Integrating pharmacists into general practice teams to review medication management lowered the number of emergency department presentations and resulted in potentially significant cost savings to the health system, according to research published today in the Medical Journal of Australia.
Researchers from Brisbane, Melbourne, and the UK recruited patients at 14 general practices who had recently been discharged from seven public hospitals in southeast Queensland (Royal Brisbane and Women’s, Caboolture, Redcliffe, The Prince Charles, Princess Alexandra, Logan, Queen Elizabeth II). There were 177 patients in the control group and 129 in the intervention group of the Reducing Medical Admissions into Hospital through Optimising Medicines (REMAIN HOME) trial.
The intervention group had a comprehensive face-to-face medicine management consultation with an integrated practice pharmacist within seven days of their hospital discharge, followed by a consultation with their GPs and further pharmacist consultations as needed.
By 12 months, there had been 282 re-admissions among the 177 control patients and 136 among the 129 intervention patients. Emergency department (ED) presentation incidence and combined readmission and ED presentation incidence were significantly lower for the intervention patients. The estimated incremental net cost benefit of the intervention was $5072 per patient, with a benefit‒cost ratio of 31:1.
“This care model was associated with a 21% lower incidence of all-cause, unplanned hospital re-admissions within 12 months of discharge from hospital,” wrote the researchers, led by Associate Professor Christopher Freeman, from the University of Queensland.
“This difference was not statistically significant, but the incidence of ED presentations (54% lower) and the combined incidence of hospital readmissions and ED presentations (31% lower) were each statistically significantly lower during the intervention.
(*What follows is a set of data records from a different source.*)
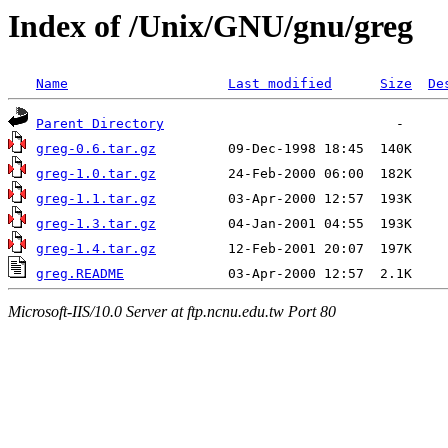
Index of /Unix/GNU/gnu/greg
Name
Last modified
Size
De
Parent Directory
greg-0.6.tar.gz
greg-1.0.tar.gz
greg-1.1.tar.gz
greg-1.3.tar.gz
greg-1.4.tar.gz
greg.README
Microsoft-IIS/10.0 Server at ftp.ncnu.edu.tw Port 80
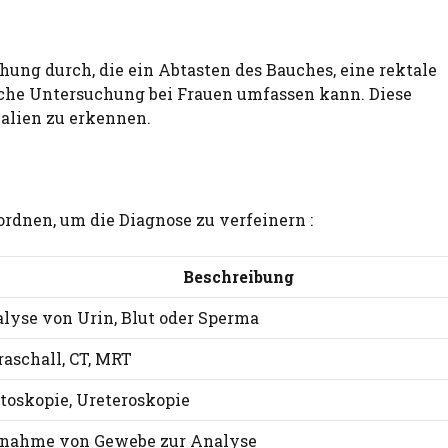
ung durch, die ein Abtasten des Bauches, eine rektale
che Untersuchung bei Frauen umfassen kann. Diese
alien zu erkennen.
dnen, um die Diagnose zu verfeinern :
Beschreibung
lyse von Urin, Blut oder Sperma
raschall, CT, MRT
toskopie, Ureteroskopie
nahme von Gewebe zur Analyse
“As the incidence of readmissions was significantly lower at 30 days, additional intervention by pharmacists and GP teams may be required after the initial intervention.”
Freeman and colleagues wrote that drug-related problems identified by the pharmacists during the intervention “particularly poor adherence, are a common reason for patients returning to hospital.”
“GPs having additional clinical information and tacit knowledge about their patients may also be beneficial.
“As the proportions of patients who saw their GP within a week of discharge were similar for both groups (about 60%), the consultation with the pharmacist, rather than early GP review, was probably more responsible for lower hospital use.”
Freeman and colleagues concluded that larger-scale studies of this model of care was warranted, based on their results.